Three arms of research within Subodh's team have subsequently sprouted the idea that BRCA1 and BRCA2 play an important role in other chronic diseases. With regard to endothelial health, in vitro findings support a role for BRCA1 in inhibiting endothelial apoptosis and in improving endothelial function. Evidence from human atherosclerotic samples show markedly attenuated BRCA1 levels in plaque areas and gain-of-function studies suggest that BRCA1-based cell or gene therapy may represent a novel treatment approach for diseases characterized by endothelial dysfunction, such as atherosclerosis. Led by Hwee Teoh, PhD, an Associate Research Scientist, the group has also accumulated extensive data demonstrating that BRCA1 gene therapy not only retards experimental sepsis-associated multiorgan dysfunction but importantly also limits postsepsis mortality. Preliminary results pivoting around BRCA2 have started to surface and promise to open yet another avenue of investigation into the relevance of oncogenes in cardiovascular medicine.

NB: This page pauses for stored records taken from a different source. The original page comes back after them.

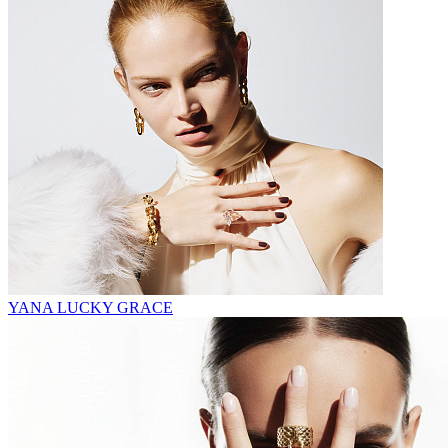
YANA LUCKY GRACE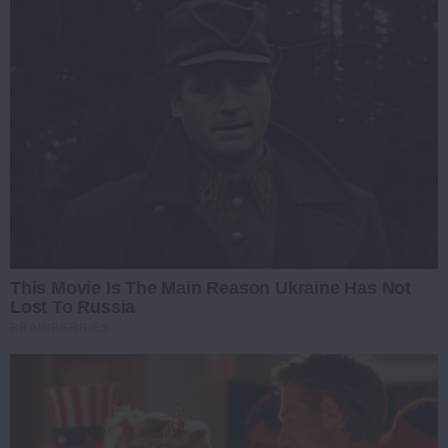
This Movie Is The Main Reason Ukraine Has Not
Lost To Russia
BRAINBERRIES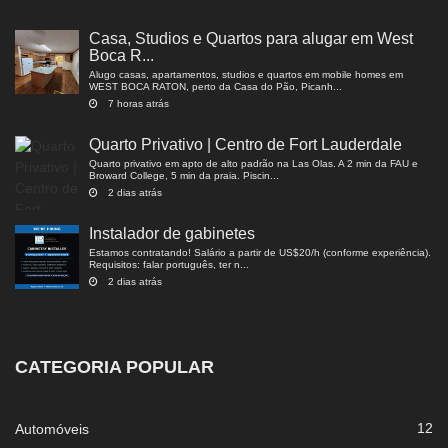
Casa, Studios e Quartos para alugar em West
Boca R...
Alugo casas, apartamentos, studios e quartos em mobile homes em
WEST BOCA RATON, perto da Casa do Pão, Picanh...
7 horas atrás
Quarto Privativo | Centro de Fort Lauderdale
Quarto privativo em apto de alto padrão na Las Olas. A 2 min da FAU e
Broward College, 5 min da praia. Piscin...
2 dias atrás
Instalador de gabinetes
Estamos contratando! Salário a partir de US$20/h (conforme experiência).
Requisitos: falar português, ter n...
2 dias atrás
CATEGORIA POPULAR
12
Automóveis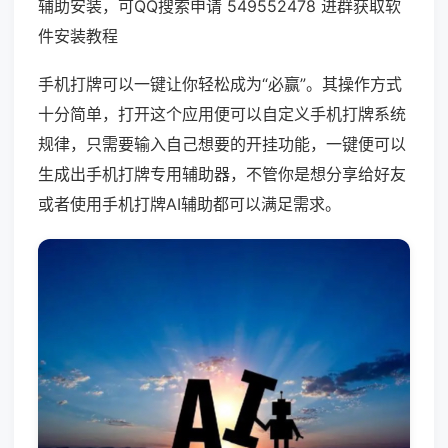
辅助安装，可QQ搜索申请 549552478 进群获取软
件安装教程
手机打牌可以一键让你轻松成为“必赢”。其操作方式
十分简单，打开这个应用便可以自定义手机打牌系统
规律，只需要输入自己想要的开挂功能，一键便可以
生成出手机打牌专用辅助器，不管你是想分享给好友
或者使用手机打牌AI辅助都可以满足需求。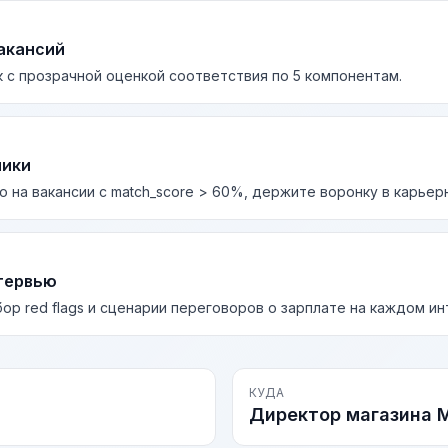
акансий
 с прозрачной оценкой соответствия по 5 компонентам.
лики
о на вакансии с match_score > 60%, держите воронку в карьер
тервью
бор red flags и сценарии переговоров о зарплате на каждом и
КУДА
Директор магазина 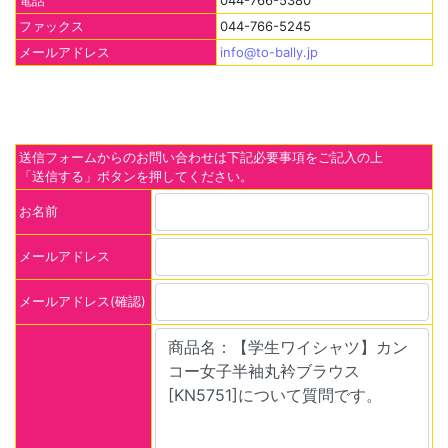
電話
044-766-5380
ファックス
044-766-5245
メールアドレス
info@to-bally.jp
送信フォームからのお問い合わせは下記必要事項をご記入の上
「送信する」ボタンを押してください。
お名前
メールアドレス
メールアドレス(確認)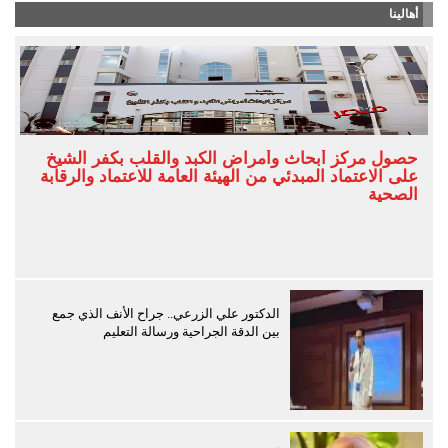
أهالينا
حصول مركز أبحاث وأمراض الكبد والقلب بكفر الشيخ
على الاعتماد المبدئي من الهيئة العامة للاعتماد والرقابة
الصحية
الدكتور علي الزرعي.. جراح الأنف الذي جمع
بين الدقة الجراحية ورسالة التعليم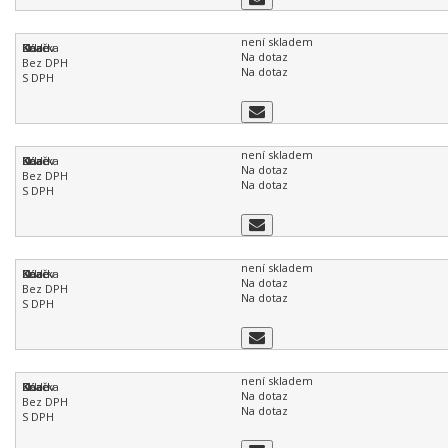
není skladem
Na dotaz
Na dotaz
není skladem
Na dotaz
Na dotaz
není skladem
Na dotaz
Na dotaz
není skladem
Na dotaz
Na dotaz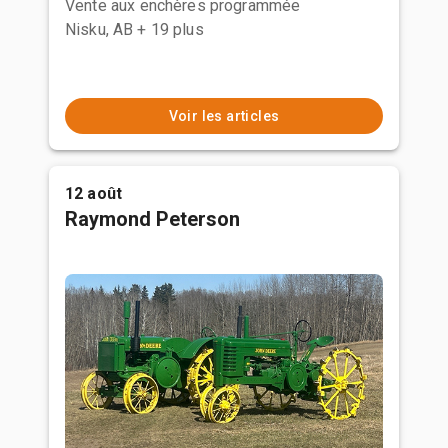
Vente aux enchères programmée
Nisku, AB
+ 19 plus
Voir les articles
12 août
Raymond Peterson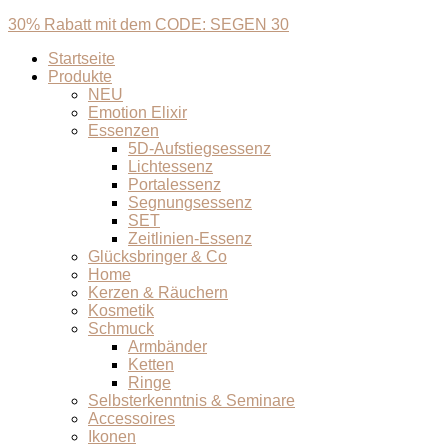
30% Rabatt mit dem CODE: SEGEN 30
Startseite
Produkte
NEU
Emotion Elixir
Essenzen
5D-Aufstiegsessenz
Lichtessenz
Portalessenz
Segnungsessenz
SET
Zeitlinien-Essenz
Glücksbringer & Co
Home
Kerzen & Räuchern
Kosmetik
Schmuck
Armbänder
Ketten
Ringe
Selbsterkenntnis & Seminare
Accessoires
Ikonen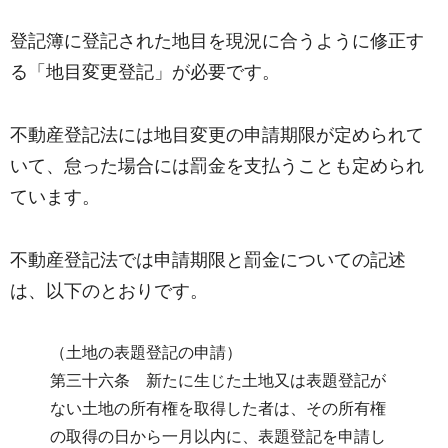
登記簿に登記された地目を現況に合うように修正す
る「地目変更登記」が必要です。
不動産登記法には地目変更の申請期限が定められて
いて、怠った場合には罰金を支払うことも定められ
ています。
不動産登記法では申請期限と罰金についての記述
は、以下のとおりです。
（土地の表題登記の申請）
第三十六条 新たに生じた土地又は表題登記が
ない土地の所有権を取得した者は、その所有権
の取得の日から一月以内に、表題登記を申請し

Subodh has recently initiated discussions with oncologists at the H. Lee Moffitt Cancer Center in Florida to spearhead a clinical study aimed at prospectively evaluating cardiovascular risks in patients with BRCA1/2 mutations. This dynamic team together with Steven Narod, the Canada Research Chair in Breast Cancer, is also looking into the potential of retrospectively assessing cardiovascular risks and incidents in existing and ongoing BRCA1/2 patient registries.

When not focusing on his patients and research, Subodh enjoys and guards his down time shared with his two children and who cannot wait for dog sledding season to arrive.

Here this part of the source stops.